Before the Oil Crisis, energy conservation was not much of a concept in the USA. Homes were not insulated and their heating systems were not very efficient. And why would they be, when energy was so cheap? Gasoline was about 30 cents a gallon (which was really worth about $30,000 a gallon, as far as the benefit that humanity received). Americans suddenly began to understand the virtues of energy conservation, and people began insulating their homes. Foam insulation was a cheap way to insulate a home, and Dennis got involved.
At the time, the foam-insulation business was at the craftsman stage. The installer was a man with a hose, bucket, and foam mix. With a setup like that, there was no quality control. Poorly mixed foam (urea-formaldehyde) could off-gas and harm the residents. Dennis’s genius came through again. He soon devised a method to industrialize the process, with computer-mixed foam that was injected into a home’s walls with a “battlewagon” that could insulate a neighborhood in a day. Dennis always thought big like that. The problem with thinking big like that was that soon, here came the Mob once again, his business partners continually tried to steal the business, and the fiberglass insulation interests felt threatened, and Dennis got his first taste of organized suppression from energy interests, and a newspaper called him the “con man of the year.” They came at him from all directions, to steal or suppress it. Just after some mobsters muscled in, and just before they were going to break his legs, Dennis became paralyzed with Guillain-Barré Syndrome. They were destitute, with a new baby, and Dennis was treated at a VA hospital because of his veteran’s status. But the VA staff nearly killed Dennis three times through their negligence and Dennis is paraplegic to this day because of it. The VA killed my father in-law through its negligence. The VA is the hospital of last resort for veterans.

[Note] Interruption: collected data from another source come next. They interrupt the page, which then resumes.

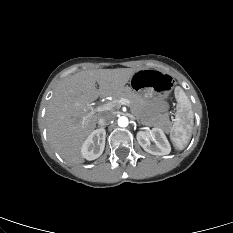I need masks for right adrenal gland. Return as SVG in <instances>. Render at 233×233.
I'll list each match as a JSON object with an SVG mask.
<instances>
[{
  "instance_id": "1",
  "label": "right adrenal gland",
  "mask_w": 233,
  "mask_h": 233,
  "mask_svg": "<svg viewBox=\"0 0 233 233\" xmlns=\"http://www.w3.org/2000/svg\"><path fill=\"white\" fill-rule=\"evenodd\" d=\"M98 127H100L101 129H104V127H103V126H98Z\"/></svg>"
}]
</instances>
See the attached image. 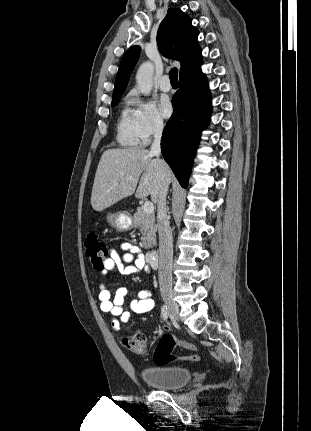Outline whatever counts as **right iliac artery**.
<instances>
[{"label":"right iliac artery","mask_w":311,"mask_h":431,"mask_svg":"<svg viewBox=\"0 0 311 431\" xmlns=\"http://www.w3.org/2000/svg\"><path fill=\"white\" fill-rule=\"evenodd\" d=\"M161 314H162V318H163V320L167 321V319H168V317H169V310H168V308H167V306H166V305H163V306H162Z\"/></svg>","instance_id":"right-iliac-artery-1"}]
</instances>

When Dennis had recovered enough so that he could get around by wheelchair, he tried getting back into the energy conservation business. Dennis mounted a mall show with energy-conservation equipment, and as a favor to a friend he had an exhibit of a solar system. Dennis considered solar systems to be scams (they largely were), and put that solar system in a dark corner. One man became interested in that system and kept pestering Dennis about it. Dennis tried to interest the man in other energy technologies, but the man kept coming back and wanting to talk about that system. The year was 1980, I believe.

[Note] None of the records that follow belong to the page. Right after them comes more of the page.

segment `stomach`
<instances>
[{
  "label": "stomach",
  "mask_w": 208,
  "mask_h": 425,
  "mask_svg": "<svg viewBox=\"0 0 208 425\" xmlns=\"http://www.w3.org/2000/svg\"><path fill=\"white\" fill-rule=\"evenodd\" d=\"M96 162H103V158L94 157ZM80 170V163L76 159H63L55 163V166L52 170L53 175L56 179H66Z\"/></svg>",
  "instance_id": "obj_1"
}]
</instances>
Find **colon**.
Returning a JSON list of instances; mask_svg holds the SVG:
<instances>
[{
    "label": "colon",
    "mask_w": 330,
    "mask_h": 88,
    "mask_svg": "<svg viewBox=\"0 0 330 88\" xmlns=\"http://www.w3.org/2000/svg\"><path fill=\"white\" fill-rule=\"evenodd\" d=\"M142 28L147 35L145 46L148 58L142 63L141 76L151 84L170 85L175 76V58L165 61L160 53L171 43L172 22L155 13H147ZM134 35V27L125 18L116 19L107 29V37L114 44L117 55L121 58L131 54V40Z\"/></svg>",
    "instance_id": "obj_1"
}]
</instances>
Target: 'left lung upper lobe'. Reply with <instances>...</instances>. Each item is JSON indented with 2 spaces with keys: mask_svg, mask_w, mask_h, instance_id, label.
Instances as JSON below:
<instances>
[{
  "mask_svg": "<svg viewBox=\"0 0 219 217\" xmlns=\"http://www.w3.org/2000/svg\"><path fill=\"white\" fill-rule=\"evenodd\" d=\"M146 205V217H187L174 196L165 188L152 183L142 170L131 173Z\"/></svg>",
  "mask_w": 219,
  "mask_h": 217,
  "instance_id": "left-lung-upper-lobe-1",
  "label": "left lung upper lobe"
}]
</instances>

Finally, Dennis had enough and asked the man if he was willing to pay $12,000 for it (half of my father’s annual salary a few years earlier), hoping that that would send him away. The man replied that if it worked like he thought it would, he would. That got Dennis’s attention. It was like no other solar system on Earth, and the next chapter of Dennis’s life began to unfold. Dennis had no idea what he was in for.